While transparency issues were undoubtedly solved, this solution may not have been beneficial for advertisers, who were confronted by new business problems. Bidding in second-price auctions is straightforward – assuming the auctioneer does not cheat. With programmatic RTB, advertisers should just know the value of a specific impression and bid that amount, without worrying about other bids. This strategy will always be profitable, as the price paid for that impression will always be below its value.
In first-price auctions, advertisers must think more strategically: If bidding the value of impressions, there would be no profit since they’d pay exactly what they bid; if bidding less, there would be fewer winning bids, creating an opportunity cost. Advertisers need to study competitors and their bids to optimize accordingly.
Said differently, second-price auctions are easy to bid on but can be manipulated by ad tech vendors that do not undergo auction-verification, while first-price auctions are not open to manipulation but more complicated to bid on. By designing proper auction-verification capabilities and corresponding technologies and gaining evidence about whether SSPs or DSPs bend the rules of second-price auctions, we could affect industry-level decisions about auction formats and act in the best interest of advertisers.

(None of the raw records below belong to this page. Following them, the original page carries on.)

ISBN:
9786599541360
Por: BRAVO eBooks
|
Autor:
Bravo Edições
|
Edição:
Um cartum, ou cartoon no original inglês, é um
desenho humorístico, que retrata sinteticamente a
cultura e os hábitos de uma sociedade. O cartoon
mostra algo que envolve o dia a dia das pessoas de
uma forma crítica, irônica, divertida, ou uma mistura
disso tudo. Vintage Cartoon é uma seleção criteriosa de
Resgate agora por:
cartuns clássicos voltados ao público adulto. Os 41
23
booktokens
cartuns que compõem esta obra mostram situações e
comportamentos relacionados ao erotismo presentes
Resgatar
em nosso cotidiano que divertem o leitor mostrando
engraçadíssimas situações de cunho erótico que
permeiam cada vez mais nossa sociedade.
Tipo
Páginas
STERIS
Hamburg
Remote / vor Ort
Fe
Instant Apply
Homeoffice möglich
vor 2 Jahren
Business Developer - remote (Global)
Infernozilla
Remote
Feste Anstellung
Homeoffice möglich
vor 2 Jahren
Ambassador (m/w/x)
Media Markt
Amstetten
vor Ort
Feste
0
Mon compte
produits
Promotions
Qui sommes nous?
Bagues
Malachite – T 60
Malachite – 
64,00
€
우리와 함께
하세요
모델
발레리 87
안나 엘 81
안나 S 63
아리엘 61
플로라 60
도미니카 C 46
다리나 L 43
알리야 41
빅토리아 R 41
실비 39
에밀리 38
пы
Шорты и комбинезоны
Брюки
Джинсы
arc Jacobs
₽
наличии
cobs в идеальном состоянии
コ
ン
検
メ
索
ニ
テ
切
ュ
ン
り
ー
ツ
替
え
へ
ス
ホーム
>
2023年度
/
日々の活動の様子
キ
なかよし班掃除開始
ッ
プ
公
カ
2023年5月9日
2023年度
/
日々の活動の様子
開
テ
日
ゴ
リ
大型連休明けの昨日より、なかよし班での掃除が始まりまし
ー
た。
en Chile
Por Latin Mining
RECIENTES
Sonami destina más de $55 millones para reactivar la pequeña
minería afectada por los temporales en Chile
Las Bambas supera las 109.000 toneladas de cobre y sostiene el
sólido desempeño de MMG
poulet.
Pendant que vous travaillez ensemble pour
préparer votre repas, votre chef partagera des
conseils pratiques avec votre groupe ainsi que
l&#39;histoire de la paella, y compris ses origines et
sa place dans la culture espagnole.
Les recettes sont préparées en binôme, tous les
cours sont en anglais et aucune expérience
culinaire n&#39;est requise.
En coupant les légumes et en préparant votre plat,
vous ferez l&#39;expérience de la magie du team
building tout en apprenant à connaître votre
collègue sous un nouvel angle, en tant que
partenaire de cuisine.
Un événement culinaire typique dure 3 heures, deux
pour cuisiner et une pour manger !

Today, “verification” refers mostly to IVT-verification, which has the highest level of maturity. Advertisers consider it necessary and the technology exists and can be accredited by a third party.
For tech tax-verification, which has a medium level of maturity, advertisers partially acknowledge the issue (or do not know how to solve it). Technologies exist but there is no accreditation. For auction-verification, which has the lowest level of maturity, the issue is not acknowledged by advertisers, and neither technologies nor accreditation exist.
Advertisers, agencies, consultants and publishers need to grow capabilities in media technology and data. In any other industry, supply-chain management and audits are transparent, and steps within the given supply chain are codified.
Global online advertising far exceeds $200 billion. All advertisers can agree that we need accredited, third-party holistic verification now.